DataGraph Forums › Technical Support › Support Desk › Multiple significant differences
Tagged: significant difference, statistics
Hi,
I was wondering what is the most elegant, easiest and hopefully automated way to show multiple significant differences between groups in DataGraph.
I have 7 groups of data that I need to show their significant difference pairwise.
Thanks,
Kourosh
Hello Kourosh,
We uploaded a file to the examples that generates the mean and standard deviation from 7 groups of data.
The file uses expression columns to create a list for unique combination. Here are the expressions that generate the list in two columns A and B.
A = k-ceil((-1 + sqrt(1+8*(n-#+1)))/2)
B = A+A.count
where
k = number of unique groups (in this case 7)
n = number of unique combinations
= k*( k− 1)/2
Once these columns are populated (A and B), they are used to pull the associated means at that row index. (e.g., ColumnName(index) ), such that each pair of means is in one row of the table.
Here is a visual representation of each comparison.
This could be a starting point for performing other statistical testing but before we went much further and wanted to get your feedback.
Thank you for your quick response and this amazing example. This is indeed very useful and a very good starting point.
Looking at this example, what I want to do is to have a bar plot showing mean and std of each group (1 to 7). Then show if difference between them is statically significant or not, preferably by labeling them (similar to the attached figure).
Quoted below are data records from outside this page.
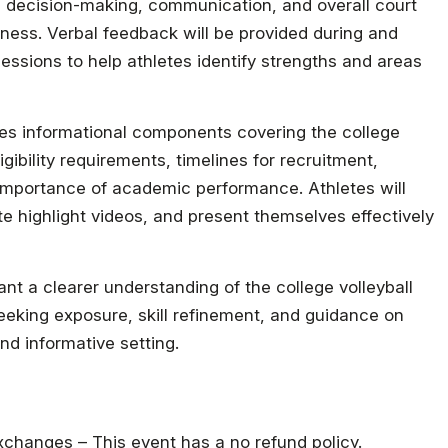
y, decision-making, communication, and overall court
ess. Verbal feedback will be provided during and
sessions to help athletes identify strengths and areas
ludes informational components covering the college
ibility requirements, timelines for recruitment,
mportance of academic performance. Athletes will
ate highlight videos, and present themselves effectively
ant a clearer understanding of the college volleyball
 seeking exposure, skill refinement, and guidance on
and informative setting.
 exchanges – This event has a no refund policy.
I have already done the statistical analysis with Tukey’s HSD using Python (so I have F and p-values and I know the differences between means of which pairs are statistically significant). I want to see what is the easiest way to achieve a figure similar to the one attached with DataGraph.
Thanks,
Kourosh
The above figure is from this reference:
M. Aliabouzar et al., “Acoustic Droplet Vaporization in Acoustically Responsive Scaffolds: Effects of Frequency of Excitation, Volume Fraction and Threshold Determination Method.,” Ultrasound Med Biol, vol. 45, no. 12, pp. 3246-3260, 2019
Hi,
I just wanted to follow up on this and see if you have any suggestion for me to achieve this most efficiently.
Thanks,
Kourosh
Hi Kourosh,
Can you share a screen shot of what the output data looks like from your Python code? I think that would help a lot to see how best create these graphs in DataGraph.
Hi,
Thanks for your response. See attached screenshot.
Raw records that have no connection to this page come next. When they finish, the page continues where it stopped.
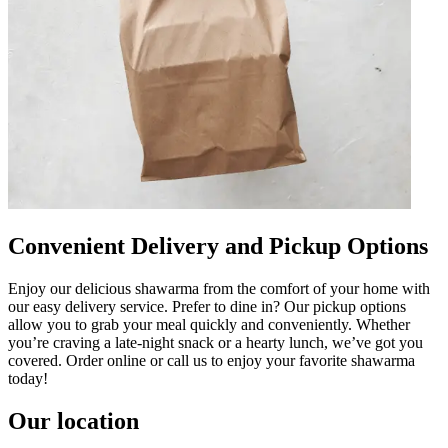
Convenient Delivery and Pickup Options
Enjoy our delicious shawarma from the comfort of your home with
our easy delivery service. Prefer to dine in? Our pickup options
allow you to grab your meal quickly and conveniently. Whether
you’re craving a late-night snack or a hearty lunch, we’ve got you
covered. Order online or call us to enjoy your favorite shawarma
today!
Our location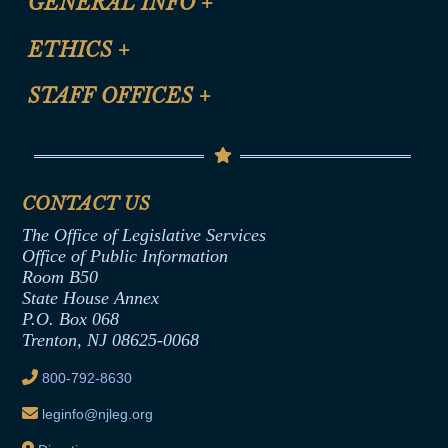
GENERAL INFO
+
Certification for CLE Ethics Credit
Site Map
ETHICS
+
CLE Presentation Schedule
FAQ
Anti-Discrimination & Anti-Harassment Policy
STAFF OFFICES
+
Help
Conflicts of Interest Law
Contact Us
Senate Democratic Office
Code of Ethics
Senate Republican Office
Financial Disclosure
Assembly Democratic Office
CONTACT US
Termination or Assumption of Public
Assembly Republican Office
Employment Form
The Office of Legislative Services
Office of Legislative Services
Formal Advisory Opinions
Office of Public Information
Room B50
Contract Awards
State House Annex
Joint Rule 19
P.O. Box 068
Trenton, NJ 08625-0068
Ethics Tutorial
800-792-8630
leginfo@njleg.org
For this attached example, I will have a bar plot with 7 bars corresponding to t01, t02, …, t07. I want to show the following,
* The difference between t01 and t02, t03, …, t07 is statistically significant.
* The difference between t02 and t05 is statistically significant.
To do so I want to use similar approach that I show in my previous post (with Greek alphabet above each bar).
Thanks,
Kourosh
I worked though a simplified example, using made up data, to show how you could do this.
The made up data has a mean for each group. Each combination is in another group with the difference between the mean, and a reject column for each combination. The third group in green shows a count of the number of rejects for each group.
(FYI – The total column is calculated using two Pivot commands to count the rejects for each group. These have to be summed to get an overall total.)
Once you have the total rejects, you can use a Points command to add the labels. The Points x and y locations are the same as the bar. This allows you to specify the label using the data, but you set the Marker to ‘No Point.’ Each Point command draws one of the labels, either alpha, beta, or gamma.
Here is the expanded view of the Points command that shows the alpha character, where it is only drawn where the total is greater or equal to one. The label is the same for each bar that qualifies.
Notice the align options are also set to place the label ‘Center&Above’ the point a variable is used to set the point offset in the y direction.
For the beta labels, the settings are as follows:
Gamma would be the same, except 2 is replaced with 3, and of course an updated label.
For a complete data set, you would need to have the label location take into account the error bars. For example, use an expression to calculate mean + stderr, and use the result for the y location in the points.
Does this help? Is this similar to what you need to do?
P.S. Sorry we took a bit long to get this example to you!
Hi,
Thanks for the example. I will go through it. Quick question, can you also show the details of pivot commands. Basically, how you calculated the counts?
Thanks,
Kourosh
No problem. The idea is to use the Pivot to sum the number of rejects. You have two Pivot commands that vary only by the Rows input, either group1 or group2. You need two since every combination is only listed once, so you have to consider both columns when you count.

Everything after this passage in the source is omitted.